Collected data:
--------

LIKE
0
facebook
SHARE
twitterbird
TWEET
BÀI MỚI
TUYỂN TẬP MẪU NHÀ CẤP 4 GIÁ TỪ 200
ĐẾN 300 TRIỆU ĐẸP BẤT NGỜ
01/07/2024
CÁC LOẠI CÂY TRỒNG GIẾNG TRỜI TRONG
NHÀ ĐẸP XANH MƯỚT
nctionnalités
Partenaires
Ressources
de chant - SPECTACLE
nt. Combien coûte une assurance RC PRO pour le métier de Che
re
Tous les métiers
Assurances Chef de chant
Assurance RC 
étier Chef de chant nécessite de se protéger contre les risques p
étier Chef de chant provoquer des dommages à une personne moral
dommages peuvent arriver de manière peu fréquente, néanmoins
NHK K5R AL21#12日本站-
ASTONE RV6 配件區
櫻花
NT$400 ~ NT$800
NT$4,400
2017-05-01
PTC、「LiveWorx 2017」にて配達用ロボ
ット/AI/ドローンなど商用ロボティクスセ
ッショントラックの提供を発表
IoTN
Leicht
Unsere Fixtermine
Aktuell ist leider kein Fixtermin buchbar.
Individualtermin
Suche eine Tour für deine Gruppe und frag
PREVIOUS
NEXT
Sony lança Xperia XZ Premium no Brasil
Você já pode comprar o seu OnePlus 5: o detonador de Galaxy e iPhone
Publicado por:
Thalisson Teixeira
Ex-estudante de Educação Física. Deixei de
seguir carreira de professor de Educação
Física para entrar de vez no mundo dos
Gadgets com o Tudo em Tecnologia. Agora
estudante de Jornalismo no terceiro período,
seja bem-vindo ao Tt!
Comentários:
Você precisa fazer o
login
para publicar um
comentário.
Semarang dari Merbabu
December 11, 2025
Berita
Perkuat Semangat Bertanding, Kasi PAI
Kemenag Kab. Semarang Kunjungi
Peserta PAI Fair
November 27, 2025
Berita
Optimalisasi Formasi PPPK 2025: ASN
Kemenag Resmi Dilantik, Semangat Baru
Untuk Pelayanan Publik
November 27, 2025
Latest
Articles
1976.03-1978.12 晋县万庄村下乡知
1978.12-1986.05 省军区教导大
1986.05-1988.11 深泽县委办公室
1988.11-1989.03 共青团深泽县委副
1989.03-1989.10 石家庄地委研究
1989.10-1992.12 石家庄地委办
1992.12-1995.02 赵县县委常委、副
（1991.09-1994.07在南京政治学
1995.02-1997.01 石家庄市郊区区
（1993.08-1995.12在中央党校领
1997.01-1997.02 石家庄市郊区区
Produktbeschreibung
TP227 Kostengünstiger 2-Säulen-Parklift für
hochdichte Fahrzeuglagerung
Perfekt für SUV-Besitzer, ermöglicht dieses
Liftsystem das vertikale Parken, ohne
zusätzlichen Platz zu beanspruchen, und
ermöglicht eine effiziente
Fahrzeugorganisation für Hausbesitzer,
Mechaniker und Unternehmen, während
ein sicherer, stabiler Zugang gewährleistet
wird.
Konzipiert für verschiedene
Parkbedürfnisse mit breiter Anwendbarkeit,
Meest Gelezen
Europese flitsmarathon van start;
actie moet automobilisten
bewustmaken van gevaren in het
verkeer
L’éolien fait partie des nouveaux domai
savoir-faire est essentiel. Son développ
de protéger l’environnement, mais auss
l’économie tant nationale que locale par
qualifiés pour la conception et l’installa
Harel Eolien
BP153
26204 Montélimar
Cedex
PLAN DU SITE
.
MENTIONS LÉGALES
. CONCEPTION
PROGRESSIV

--------

> _How to complete this task_:
Using the data above, reproduce exactly the lines from the line that contains "nctionnalités" through the line that contains "Thalisson Teixeira", including both.

> _Output for this task_:
nctionnalités
Partenaires
Ressources
de chant - SPECTACLE
nt. Combien coûte une assurance RC PRO pour le métier de Che
re
Tous les métiers
Assurances Chef de chant
Assurance RC 
étier Chef de chant nécessite de se protéger contre les risques p
étier Chef de chant provoquer des dommages à une personne moral
dommages peuvent arriver de manière peu fréquente, néanmoins
NHK K5R AL21#12日本站-
ASTONE RV6 配件區
櫻花
NT$400 ~ NT$800
NT$4,400
2017-05-01
PTC、「LiveWorx 2017」にて配達用ロボ
ット/AI/ドローンなど商用ロボティクスセ
ッショントラックの提供を発表
IoTN
Leicht
Unsere Fixtermine
Aktuell ist leider kein Fixtermin buchbar.
Individualtermin
Suche eine Tour für deine Gruppe und frag
PREVIOUS
NEXT
Sony lança Xperia XZ Premium no Brasil
Você já pode comprar o seu OnePlus 5: o detonador de Galaxy e iPhone
Publicado por:
Thalisson Teixeira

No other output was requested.